[What you will do]: Across the lines of the records below, how many have the string "IDとパスコード" in them? Answer with the number alone.

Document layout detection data
════════════════════
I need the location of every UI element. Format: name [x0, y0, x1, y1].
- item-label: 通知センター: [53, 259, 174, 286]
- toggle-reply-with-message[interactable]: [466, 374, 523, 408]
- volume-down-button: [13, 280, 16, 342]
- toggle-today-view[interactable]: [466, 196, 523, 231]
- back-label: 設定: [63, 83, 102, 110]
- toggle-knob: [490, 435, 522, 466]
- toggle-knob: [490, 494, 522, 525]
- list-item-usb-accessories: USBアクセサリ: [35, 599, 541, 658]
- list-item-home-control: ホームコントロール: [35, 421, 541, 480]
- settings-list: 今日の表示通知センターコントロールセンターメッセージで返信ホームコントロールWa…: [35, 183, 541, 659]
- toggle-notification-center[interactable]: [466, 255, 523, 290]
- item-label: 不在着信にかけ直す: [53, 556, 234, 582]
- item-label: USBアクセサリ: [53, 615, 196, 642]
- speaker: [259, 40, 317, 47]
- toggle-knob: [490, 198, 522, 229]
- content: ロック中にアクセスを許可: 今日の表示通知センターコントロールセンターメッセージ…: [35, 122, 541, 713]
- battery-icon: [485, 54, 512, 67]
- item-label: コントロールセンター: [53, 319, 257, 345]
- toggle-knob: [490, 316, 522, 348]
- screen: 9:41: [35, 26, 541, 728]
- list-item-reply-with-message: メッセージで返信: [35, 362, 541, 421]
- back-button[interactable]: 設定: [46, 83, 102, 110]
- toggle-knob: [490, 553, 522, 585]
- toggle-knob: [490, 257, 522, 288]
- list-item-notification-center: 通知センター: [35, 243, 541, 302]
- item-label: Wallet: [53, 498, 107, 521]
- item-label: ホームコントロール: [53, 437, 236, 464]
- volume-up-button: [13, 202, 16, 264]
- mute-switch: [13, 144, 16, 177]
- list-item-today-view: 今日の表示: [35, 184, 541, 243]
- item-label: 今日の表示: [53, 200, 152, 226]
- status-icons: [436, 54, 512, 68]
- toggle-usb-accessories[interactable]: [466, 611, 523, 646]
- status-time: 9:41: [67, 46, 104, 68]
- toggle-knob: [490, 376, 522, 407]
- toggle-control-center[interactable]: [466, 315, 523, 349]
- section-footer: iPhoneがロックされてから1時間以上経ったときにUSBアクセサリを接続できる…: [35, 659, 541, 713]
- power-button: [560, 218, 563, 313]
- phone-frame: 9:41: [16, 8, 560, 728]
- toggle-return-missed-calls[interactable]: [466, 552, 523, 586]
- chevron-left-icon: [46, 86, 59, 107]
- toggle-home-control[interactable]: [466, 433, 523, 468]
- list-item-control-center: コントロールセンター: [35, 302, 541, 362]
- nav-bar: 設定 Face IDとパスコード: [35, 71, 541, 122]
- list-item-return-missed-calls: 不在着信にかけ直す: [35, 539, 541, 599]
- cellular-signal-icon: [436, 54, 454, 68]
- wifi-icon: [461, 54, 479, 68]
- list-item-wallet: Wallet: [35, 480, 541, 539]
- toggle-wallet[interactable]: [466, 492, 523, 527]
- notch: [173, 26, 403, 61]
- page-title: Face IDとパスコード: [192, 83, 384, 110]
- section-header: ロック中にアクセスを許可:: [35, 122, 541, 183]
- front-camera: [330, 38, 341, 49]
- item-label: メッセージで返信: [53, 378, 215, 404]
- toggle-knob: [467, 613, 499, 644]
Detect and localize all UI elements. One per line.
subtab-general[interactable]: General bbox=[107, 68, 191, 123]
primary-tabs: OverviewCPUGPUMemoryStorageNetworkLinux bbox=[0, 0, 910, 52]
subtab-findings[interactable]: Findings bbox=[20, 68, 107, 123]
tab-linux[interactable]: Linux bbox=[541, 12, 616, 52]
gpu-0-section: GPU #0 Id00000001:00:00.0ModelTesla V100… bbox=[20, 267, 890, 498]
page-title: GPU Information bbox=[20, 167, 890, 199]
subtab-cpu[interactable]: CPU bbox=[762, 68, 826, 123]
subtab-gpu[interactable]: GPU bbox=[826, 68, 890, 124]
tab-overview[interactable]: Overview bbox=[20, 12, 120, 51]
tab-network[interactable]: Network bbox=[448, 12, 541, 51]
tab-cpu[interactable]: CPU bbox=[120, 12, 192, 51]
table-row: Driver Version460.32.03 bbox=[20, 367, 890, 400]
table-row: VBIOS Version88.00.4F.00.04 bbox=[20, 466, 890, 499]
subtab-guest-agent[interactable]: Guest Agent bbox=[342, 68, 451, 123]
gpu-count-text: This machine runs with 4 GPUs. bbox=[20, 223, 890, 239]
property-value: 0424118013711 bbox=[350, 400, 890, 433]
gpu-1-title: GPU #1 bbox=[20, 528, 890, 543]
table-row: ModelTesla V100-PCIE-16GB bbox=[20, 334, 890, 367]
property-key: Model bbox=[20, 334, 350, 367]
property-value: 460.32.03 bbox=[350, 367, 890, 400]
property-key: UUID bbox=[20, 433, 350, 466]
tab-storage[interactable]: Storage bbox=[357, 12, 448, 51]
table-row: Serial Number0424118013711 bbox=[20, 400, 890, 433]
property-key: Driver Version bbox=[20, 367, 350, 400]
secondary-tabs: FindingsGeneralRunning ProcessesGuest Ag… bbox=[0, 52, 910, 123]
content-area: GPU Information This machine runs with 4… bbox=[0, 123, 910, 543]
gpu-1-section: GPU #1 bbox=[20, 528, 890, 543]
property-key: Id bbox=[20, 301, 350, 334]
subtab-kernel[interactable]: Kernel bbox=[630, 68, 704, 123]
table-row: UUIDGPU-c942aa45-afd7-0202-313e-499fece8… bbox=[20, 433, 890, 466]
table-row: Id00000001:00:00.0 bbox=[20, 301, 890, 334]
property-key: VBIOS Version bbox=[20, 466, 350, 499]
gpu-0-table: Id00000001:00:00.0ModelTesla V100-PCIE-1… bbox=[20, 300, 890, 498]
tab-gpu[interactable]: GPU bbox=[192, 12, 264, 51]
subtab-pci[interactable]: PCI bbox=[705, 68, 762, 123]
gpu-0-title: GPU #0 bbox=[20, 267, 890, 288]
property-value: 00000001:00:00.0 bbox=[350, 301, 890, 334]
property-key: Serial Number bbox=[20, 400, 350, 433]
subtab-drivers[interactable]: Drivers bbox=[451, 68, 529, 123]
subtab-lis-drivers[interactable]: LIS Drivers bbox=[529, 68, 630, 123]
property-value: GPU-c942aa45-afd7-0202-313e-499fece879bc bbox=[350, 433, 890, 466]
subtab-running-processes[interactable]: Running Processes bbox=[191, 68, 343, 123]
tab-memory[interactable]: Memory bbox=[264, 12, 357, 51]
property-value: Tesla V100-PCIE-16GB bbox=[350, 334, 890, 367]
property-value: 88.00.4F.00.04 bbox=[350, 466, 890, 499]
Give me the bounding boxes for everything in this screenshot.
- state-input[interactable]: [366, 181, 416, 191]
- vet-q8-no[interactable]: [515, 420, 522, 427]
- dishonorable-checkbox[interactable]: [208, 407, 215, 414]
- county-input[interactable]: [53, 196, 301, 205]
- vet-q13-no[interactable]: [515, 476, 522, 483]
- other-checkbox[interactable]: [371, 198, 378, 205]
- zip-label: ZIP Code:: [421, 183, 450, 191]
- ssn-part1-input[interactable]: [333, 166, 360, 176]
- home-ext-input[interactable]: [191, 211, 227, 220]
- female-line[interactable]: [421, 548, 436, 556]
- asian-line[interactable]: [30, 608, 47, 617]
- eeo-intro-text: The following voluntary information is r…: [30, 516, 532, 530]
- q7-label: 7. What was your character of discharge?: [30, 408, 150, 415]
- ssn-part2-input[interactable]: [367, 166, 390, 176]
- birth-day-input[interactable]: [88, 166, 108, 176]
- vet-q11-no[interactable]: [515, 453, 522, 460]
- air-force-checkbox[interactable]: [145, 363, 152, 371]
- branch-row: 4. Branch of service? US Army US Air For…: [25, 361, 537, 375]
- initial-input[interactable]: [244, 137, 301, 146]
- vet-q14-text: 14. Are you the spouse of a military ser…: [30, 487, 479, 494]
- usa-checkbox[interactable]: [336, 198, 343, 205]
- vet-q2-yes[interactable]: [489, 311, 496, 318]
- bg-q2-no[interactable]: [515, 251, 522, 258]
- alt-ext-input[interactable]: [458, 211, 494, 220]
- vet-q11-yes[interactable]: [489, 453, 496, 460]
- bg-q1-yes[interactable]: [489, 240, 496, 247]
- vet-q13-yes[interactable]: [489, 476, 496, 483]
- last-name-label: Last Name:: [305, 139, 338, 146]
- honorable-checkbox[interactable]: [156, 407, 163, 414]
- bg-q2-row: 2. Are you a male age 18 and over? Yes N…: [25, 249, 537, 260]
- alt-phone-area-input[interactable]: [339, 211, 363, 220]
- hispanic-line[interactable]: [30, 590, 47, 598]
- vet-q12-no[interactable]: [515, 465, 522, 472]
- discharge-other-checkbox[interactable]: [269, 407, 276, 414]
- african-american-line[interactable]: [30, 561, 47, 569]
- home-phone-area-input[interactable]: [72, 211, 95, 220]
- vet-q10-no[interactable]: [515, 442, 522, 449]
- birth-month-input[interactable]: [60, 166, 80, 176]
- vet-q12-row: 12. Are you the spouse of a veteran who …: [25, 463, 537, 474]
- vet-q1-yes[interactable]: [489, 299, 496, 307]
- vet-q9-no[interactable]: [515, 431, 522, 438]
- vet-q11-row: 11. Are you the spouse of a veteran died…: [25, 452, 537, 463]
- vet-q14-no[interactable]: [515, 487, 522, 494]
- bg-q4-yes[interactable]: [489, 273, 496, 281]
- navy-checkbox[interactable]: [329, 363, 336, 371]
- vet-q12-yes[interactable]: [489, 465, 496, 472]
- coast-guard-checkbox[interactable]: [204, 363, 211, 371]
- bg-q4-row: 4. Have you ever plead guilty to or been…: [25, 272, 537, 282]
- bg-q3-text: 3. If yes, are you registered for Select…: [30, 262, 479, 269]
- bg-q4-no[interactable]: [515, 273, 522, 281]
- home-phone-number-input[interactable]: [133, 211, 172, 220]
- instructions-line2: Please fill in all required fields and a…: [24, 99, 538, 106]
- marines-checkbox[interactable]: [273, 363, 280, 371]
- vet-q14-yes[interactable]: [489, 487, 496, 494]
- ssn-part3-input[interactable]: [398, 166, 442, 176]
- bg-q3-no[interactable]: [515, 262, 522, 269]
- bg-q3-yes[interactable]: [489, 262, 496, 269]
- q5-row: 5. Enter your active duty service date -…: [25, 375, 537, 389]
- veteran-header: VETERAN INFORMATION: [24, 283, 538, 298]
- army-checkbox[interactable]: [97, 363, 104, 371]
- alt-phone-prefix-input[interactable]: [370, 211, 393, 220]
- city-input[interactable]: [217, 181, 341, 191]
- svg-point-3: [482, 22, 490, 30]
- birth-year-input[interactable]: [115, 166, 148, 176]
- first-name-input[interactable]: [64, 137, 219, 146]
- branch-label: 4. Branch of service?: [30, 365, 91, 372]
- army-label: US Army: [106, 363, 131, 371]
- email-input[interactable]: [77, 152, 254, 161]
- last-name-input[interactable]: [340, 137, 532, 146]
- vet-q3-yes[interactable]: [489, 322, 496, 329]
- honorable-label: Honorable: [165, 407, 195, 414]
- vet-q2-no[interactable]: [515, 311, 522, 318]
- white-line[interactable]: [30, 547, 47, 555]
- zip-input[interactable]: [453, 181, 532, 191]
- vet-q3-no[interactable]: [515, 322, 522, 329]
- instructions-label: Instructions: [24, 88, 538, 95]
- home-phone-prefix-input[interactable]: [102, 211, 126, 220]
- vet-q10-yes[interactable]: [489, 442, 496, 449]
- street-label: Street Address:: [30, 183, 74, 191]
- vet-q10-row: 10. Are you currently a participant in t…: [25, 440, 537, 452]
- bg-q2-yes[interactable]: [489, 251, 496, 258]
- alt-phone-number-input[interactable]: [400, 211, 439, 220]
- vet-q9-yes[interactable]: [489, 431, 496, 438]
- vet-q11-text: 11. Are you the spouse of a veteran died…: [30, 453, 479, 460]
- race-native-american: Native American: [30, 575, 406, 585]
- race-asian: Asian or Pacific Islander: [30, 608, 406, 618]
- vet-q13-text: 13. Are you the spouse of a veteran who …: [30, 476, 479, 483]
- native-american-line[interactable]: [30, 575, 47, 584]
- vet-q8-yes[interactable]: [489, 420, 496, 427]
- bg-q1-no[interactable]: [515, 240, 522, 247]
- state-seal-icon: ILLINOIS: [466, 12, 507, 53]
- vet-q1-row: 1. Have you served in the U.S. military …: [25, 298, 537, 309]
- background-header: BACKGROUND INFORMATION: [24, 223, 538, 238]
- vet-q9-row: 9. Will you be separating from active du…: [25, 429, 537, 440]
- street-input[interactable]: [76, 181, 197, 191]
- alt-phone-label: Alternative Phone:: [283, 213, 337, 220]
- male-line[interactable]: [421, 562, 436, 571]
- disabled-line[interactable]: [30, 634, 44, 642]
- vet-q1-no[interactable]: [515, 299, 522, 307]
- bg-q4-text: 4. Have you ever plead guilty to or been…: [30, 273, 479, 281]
════════════════════
[Output below]: 2